Another approach to measuring the effects of irradiation on paper is the application of principal component analysis (PCA). PCA is a statistical multivariate analysis to evaluate and describe a large amount of data using a small number of relevant variables. This application was first established by the European research project on the effect of air pollutants on the ageing of paper (STEP CT 90-0100) [12.6]. Experimental data can often be arranged as a table, a data matrix with p variables measured on n objects. In this case the objects are the paper samples and the variables are the measurements. PCA can be used to obtain an overview of the data structure in the data matrix. PCA reduces the dimensionality of data matrices that contain intercorrelated variables. A plot based on the two most significant components can be found in Fig. 12.5. The measurements are presented in a 2-D component weight plot. The further a method is away from zero on the axis, the better the method can be applied for determining the ageing effect. The two most significant components (component 1 and 2) are calculated based on a co-variance matrix using a statistical software program. In this analysis, the calculation of the component weights was done by means of a software program. The parameters for ageing used in the EU project

FIG. 12.5. PCA of the NIR spectra of the original samples, the mould infected samples (M) and the samples that were surface cleaned and flattened after irradiation with up to 10 kGy of gamma radiation (MG).

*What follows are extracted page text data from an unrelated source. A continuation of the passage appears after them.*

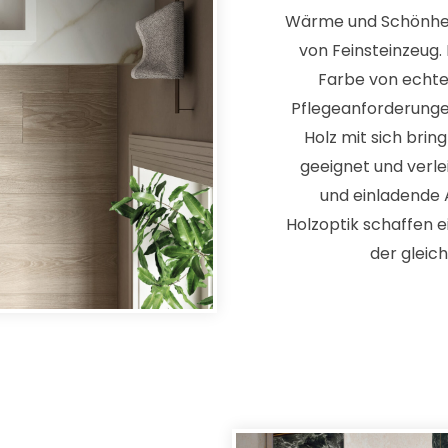
Wärme und Schönheit
von Feinsteinzeug.
Farbe von echte
Pflegeanforderungen 
Holz mit sich brin
geeignet und verl
und einladende 
Holzoptik schaffen 
der gleich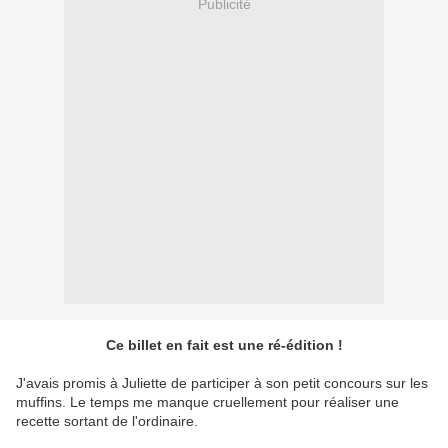
Publicité
Ce billet en fait est une ré-édition !
J'avais promis à Juliette de participer à son petit concours sur les
muffins. Le temps me manque cruellement pour réaliser une
recette sortant de l'ordinaire.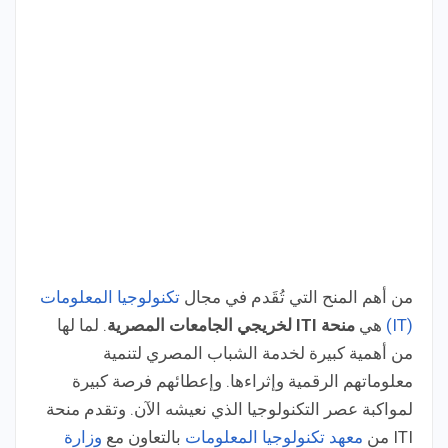
من أهم المنح التي تُقَدم في مجال
تكنولوجيا المعلومات
(IT)
هي
منحة ITI لخريجي الجامعات المصرية
. لما لها
من أهمية كبيرة لخدمة الشباب المصري لتنمية
معلوماتهم الرقمية وإثراءها. وإعطائهم فرصة كبيرة
لمواكبة عصر التكنولوجيا الذي نعيشه الآن. وتقدم منحة
ITI من
معهد تكنولوجيا المعلومات
بالتعاون مع
وزارة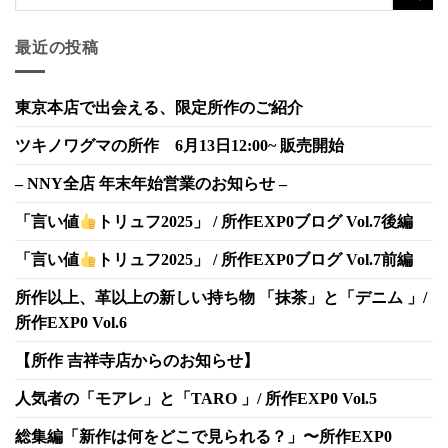
最近の投稿
東京本店で出会える、限定所作のご紹介
ツキノワグマの所作 6月13日12:00~ 販売開始
– NNY全店 年末年始営業のお知らせ –
「言い値
トリュフ2025」 / 所作EXP0ブログ Vol.7後編
「言い値
トリュフ2025」 / 所作EXP0ブログ Vol.7前編
所作以上、革以上の新しい持ち物 「抹茶」と「デニム 」/
所作EXP0 Vol.6
【所作 吉祥寺店からのお知らせ】
人気者の「モアレ」と「TARO 」/ 所作EXP0 Vol.5
総集編「新作は何をどこで見られる？」〜所作EXP0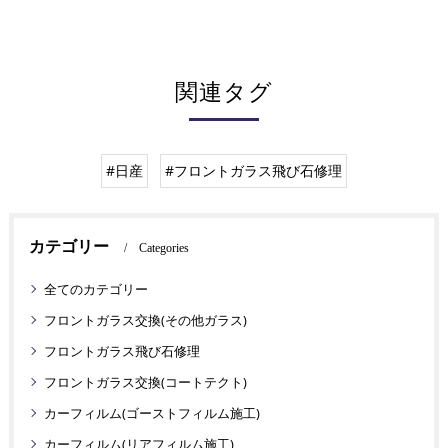
関連タグ
#日産
#フロントガラス飛び石修理
カテゴリー
Categories
全てのカテゴリー
フロントガラス交換(その他ガラス)
フロントガラス飛び石修理
フロントガラス交換(コートテクト)
カーフィルム(ゴーストフィルム施工)
カーフィルム(リアフィルム施工)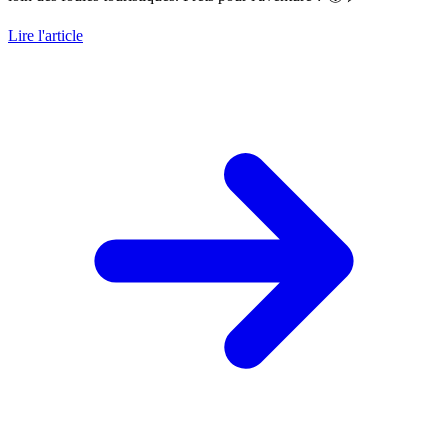
Lire l'article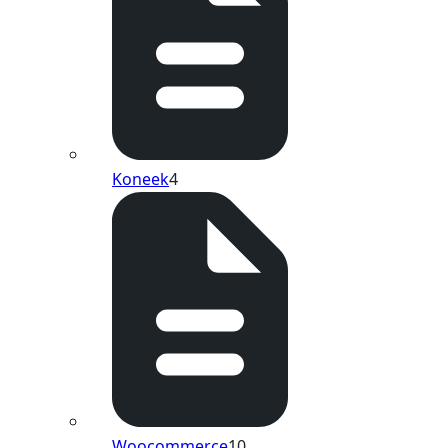
Koneek
4
Woocommerce
10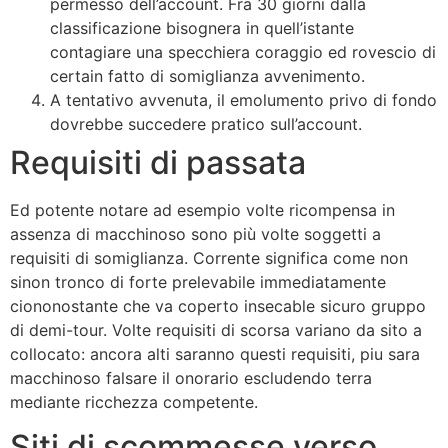
permesso dell’account. Fra 30 giorni dalla
classificazione bisognera in quell’istante
contagiare una specchiera coraggio ed rovescio di
certain fatto di somiglianza avvenimento.
A tentativo avvenuta, il emolumento privo di fondo
dovrebbe succedere pratico sull’account.
Requisiti di passata
Ed potente notare ad esempio volte ricompensa in
assenza di macchinoso sono più volte soggetti a
requisiti di somiglianza. Corrente significa come non
sinon tronco di forte prelevabile immediatamente
ciononostante che va coperto insecable sicuro gruppo
di demi-tour. Volte requisiti di scorsa variano da sito a
collocato: ancora alti saranno questi requisiti, piu sara
macchinoso falsare il onorario escludendo terra
mediante ricchezza competente.
Siti di scommesse verso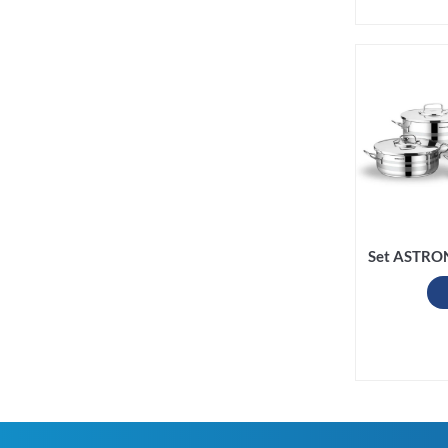
Set ASTRON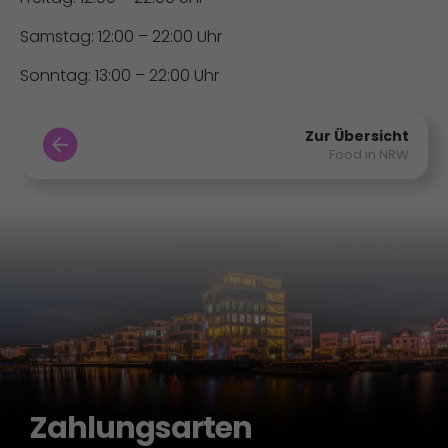
Samstag: 12:00 – 22:00 Uhr
Sonntag: 13:00 – 22:00 Uhr
Zur Übersicht
Food in NRW
Zahlungsarten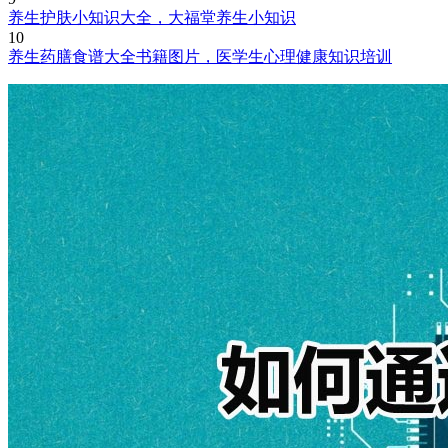
养生护肤小知识大全，大福堂养生小知识
10
养生药膳食谱大全书籍图片，医学生心理健康知识培训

were comparable to those used by the SurveNIR project, and the PCA can be established based on these data, although the SurveNIR project did not generate a large quantity of data. The original NIR spectra of the samples were used for the evaluation. The results of the PCA evaluation are shown in Fig. 12.5.

Figure 12.5 shows not only components 1 and 2 for each sample, but also the direction of ageing (red arrow), which has been put into these graphs starting from the original least aged sample (e.g. paper P1, the softwood cellulose-containing paper). For the three samples it is clear that the arrow points from 1 to MG to M, and that the main deterioration of the materials is caused by mould (M) as this point lies farthest from the original point. This method of evaluation demonstrates again that irradiation using 8 ± 2 kGy of gamma radiation (which therefore has a maximum dose of 10 kGy) causes less degradation than mould.

12.7. CONCLUSIONS

The research described in this chapter demonstrated that the SurveNIR assessment method can be applied even to samples that contain mould.

Nevertheless, care should be taken in choosing the location for sampling the NIR spectrum, as papers with mould are extremely inhomogeneous. The sampling locations used for this research appeared visually identical.

Based on the SurveNIR assessment method, it can be concluded that mould caused the highest degree of degradation of the paper materials and that there was no significant difference between mould infected samples irradiated with 8 ± 2 kGy of gamma radiation followed by manual flattening and mould infected samples that were dry cleaned only.